First, Euler's formula reads $V - E + F = 2(1-g)$ where $V$ is vertices number, $E$ edges number, $F$ faces number and $g$ genus (number of handles in the mesh). Now my book says
Since for most practical applications the genus is small compared to the number of elements, the right hand side of the equation can be assume to be negligible. Given this and the fact that each triangle is bounded by three edges and that each interior manifold edge is incident to two triangles, one can derive the following
- The number of triangles is twice the number of vertices $F \approx 2V$
- The number of edges is three times the number of vertices $E \approx 3V$
Solution 1:
Since we're talking about a triangle mesh, there is a fixed relationship between the number of edges and the number of faces. To derive this it's helpful to think of the mesh as being made of half-edges. A half-edge is a pair of an edge and a face it borders. The total number of half-edges in the mesh is $2E$, since each edge has two halves; and it's also $3F$, since each face touches three half-edges and this counts all the half-edges exactly once. Therefore $2E = 3F$.

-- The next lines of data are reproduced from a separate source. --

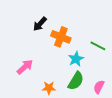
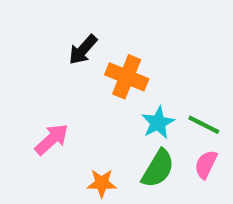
green line: (98, 46) -> (204, 125), moved
pink semicircle: (99, 87) -> (206, 164), moved

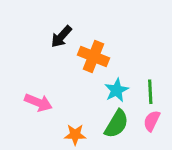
green line: (204, 125) -> (150, 92), turned 60
pink arrow: (52, 139) -> (38, 102), turned 64

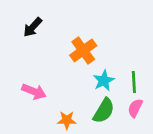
black arrow: (61, 37) -> (33, 27), moved
orange cross: (93, 56) -> (83, 50), turned 32

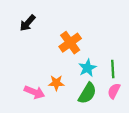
pink arrow: (34, 92) -> (34, 92), moved
orange star: (67, 120) -> (56, 83), moved

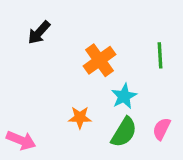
green line: (113, 69) -> (160, 55), moved
pink arrow: (34, 92) -> (21, 140), moved

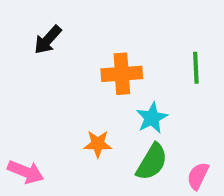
orange cross: (99, 60) -> (122, 74), turned 32
pink semicircle: (162, 129) -> (198, 176), moved

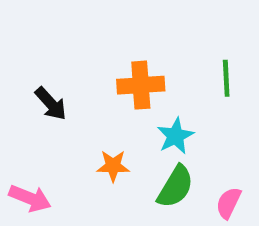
black arrow: (48, 40) -> (51, 104), moved, turned -84

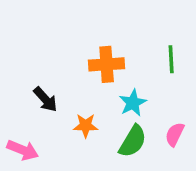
black arrow: (51, 104) -> (45, 99), moved
pink semicircle: (229, 203) -> (175, 134), moved

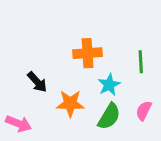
green line: (171, 59) -> (141, 62), moved
orange star: (86, 126) -> (70, 103), size x1.4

By solving for $E$ or $F$ and substituting into the formula $V - E + F \approx 0$, we can easily derive your two facts:
- $E = \frac{3}{2}F, \qquad V - \frac{3}{2}F + F \approx 0, \qquad V - \frac{1}{2}F \approx 0, \qquad F \approx 2V$.
- $F = \frac{2}{3}E, \qquad V - E + \frac{2}{3}E \approx 0, \qquad V - \frac{1}{3}E \approx 0, \qquad E \approx 3V$.